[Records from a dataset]
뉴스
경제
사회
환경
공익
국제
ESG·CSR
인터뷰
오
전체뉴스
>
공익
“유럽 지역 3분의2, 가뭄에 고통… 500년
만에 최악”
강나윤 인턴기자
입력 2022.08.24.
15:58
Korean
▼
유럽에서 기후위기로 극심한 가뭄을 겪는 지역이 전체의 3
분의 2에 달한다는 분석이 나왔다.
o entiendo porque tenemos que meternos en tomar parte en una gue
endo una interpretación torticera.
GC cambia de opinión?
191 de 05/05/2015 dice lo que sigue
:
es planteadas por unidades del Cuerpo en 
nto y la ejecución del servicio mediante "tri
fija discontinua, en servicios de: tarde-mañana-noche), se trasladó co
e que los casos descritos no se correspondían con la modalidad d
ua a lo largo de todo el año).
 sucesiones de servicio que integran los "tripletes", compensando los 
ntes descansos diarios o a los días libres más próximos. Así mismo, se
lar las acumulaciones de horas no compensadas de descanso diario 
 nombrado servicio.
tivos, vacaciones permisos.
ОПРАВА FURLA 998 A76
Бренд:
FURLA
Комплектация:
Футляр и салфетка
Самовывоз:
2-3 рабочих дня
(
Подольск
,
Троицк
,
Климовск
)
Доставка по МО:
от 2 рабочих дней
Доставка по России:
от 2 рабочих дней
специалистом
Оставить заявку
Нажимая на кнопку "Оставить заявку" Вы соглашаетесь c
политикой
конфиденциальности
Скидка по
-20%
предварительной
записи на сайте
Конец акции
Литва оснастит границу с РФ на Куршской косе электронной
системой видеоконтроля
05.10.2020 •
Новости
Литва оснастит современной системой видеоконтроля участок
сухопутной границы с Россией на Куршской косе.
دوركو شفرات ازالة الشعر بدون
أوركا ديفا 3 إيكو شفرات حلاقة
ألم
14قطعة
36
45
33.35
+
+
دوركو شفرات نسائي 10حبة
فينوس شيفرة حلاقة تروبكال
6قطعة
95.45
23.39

---

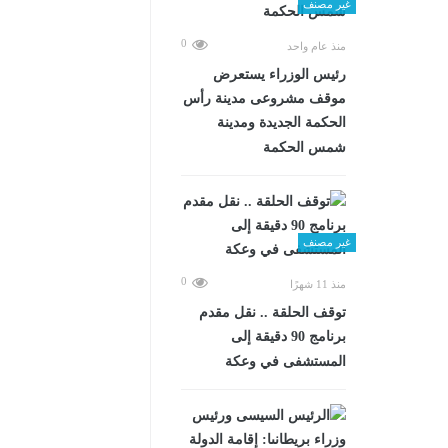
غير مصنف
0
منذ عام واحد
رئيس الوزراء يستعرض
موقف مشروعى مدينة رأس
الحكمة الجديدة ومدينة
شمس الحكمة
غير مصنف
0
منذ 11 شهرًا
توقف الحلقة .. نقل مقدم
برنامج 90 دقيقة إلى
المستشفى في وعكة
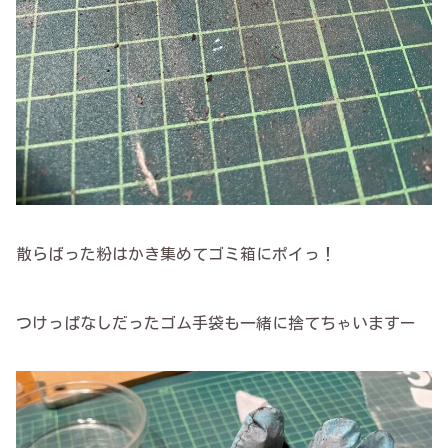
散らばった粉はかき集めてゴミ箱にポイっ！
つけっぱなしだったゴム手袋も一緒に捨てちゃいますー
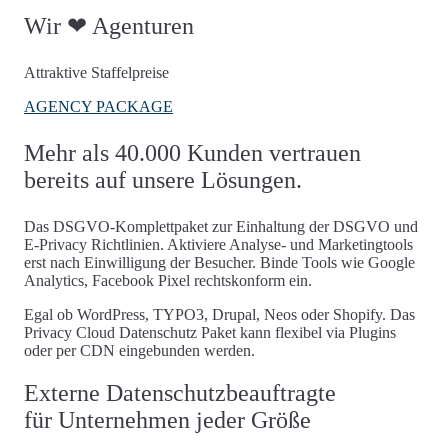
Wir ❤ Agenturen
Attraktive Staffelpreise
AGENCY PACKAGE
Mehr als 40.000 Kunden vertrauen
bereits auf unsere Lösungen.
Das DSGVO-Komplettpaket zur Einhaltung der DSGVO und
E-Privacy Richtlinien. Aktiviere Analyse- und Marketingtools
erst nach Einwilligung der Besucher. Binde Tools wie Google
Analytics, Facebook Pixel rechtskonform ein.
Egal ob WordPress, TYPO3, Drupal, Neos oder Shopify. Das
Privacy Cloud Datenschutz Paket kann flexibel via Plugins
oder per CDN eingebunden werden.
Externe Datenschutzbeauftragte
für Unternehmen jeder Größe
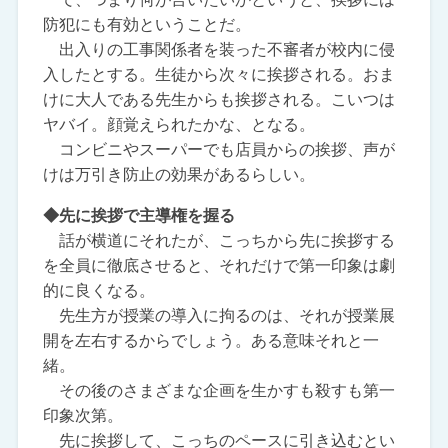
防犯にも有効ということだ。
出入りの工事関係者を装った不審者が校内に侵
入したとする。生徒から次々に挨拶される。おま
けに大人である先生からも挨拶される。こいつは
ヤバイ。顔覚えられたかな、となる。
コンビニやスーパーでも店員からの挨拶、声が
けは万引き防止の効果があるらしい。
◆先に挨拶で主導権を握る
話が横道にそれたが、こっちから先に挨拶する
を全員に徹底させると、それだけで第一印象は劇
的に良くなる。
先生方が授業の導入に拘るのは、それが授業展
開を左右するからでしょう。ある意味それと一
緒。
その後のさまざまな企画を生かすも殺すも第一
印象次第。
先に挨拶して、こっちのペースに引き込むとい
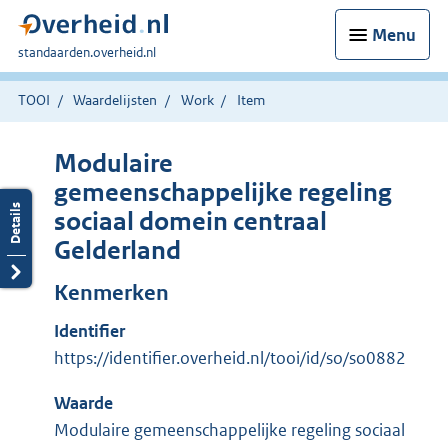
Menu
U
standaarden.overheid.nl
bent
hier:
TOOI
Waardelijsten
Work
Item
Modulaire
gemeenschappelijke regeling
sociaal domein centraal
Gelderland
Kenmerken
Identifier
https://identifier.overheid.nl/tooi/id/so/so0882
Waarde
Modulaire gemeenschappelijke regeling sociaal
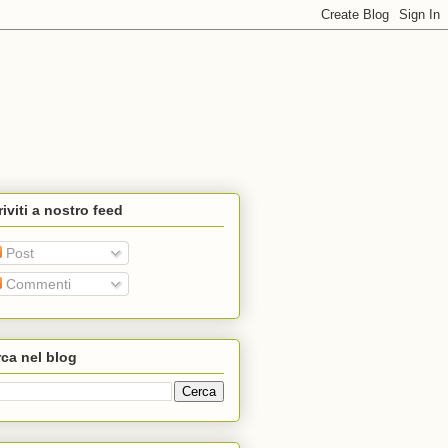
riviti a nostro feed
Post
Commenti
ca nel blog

## WHAT THE TASK REQUIRES
Every line above that includes the word "системой" should be listed.

## FINISHED EXERCISE
системой видеоконтроля
Литва оснастит современной системой видеоконтроля участок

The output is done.